Look through the data below, and copy each line that carries the word "zolling".

* **SUPPLIED DATA**:
◇ ◇ ◇

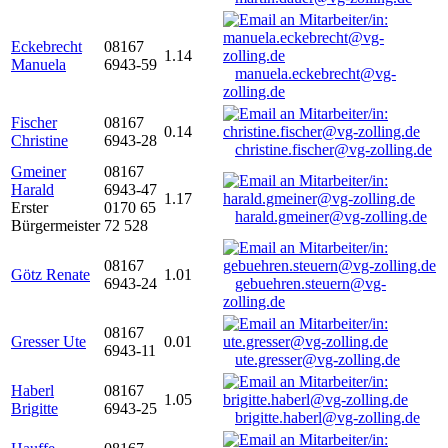
Eckebrecht
08167
1.14
Manuela
6943-59
manuela.eckebrecht@vg-
zolling.de
Fischer
08167
0.14
Christine
6943-28
christine.fischer@vg-zolling.de
Gmeiner
08167
Harald
6943-47
1.17
Erster
0170 65
harald.gmeiner@vg-zolling.de
Bürgermeister
72 528
08167
Götz Renate
1.01
6943-24
gebuehren.steuern@vg-
zolling.de
08167
Gresser Ute
0.01
6943-11
ute.gresser@vg-zolling.de
Haberl
08167
1.05
Brigitte
6943-25
brigitte.haberl@vg-zolling.de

◇ ◇ ◇

* **REPLY**:
zolling.de
christine.fischer@vg-zolling.de
harald.gmeiner@vg-zolling.de
zolling.de
ute.gresser@vg-zolling.de
brigitte.haberl@vg-zolling.de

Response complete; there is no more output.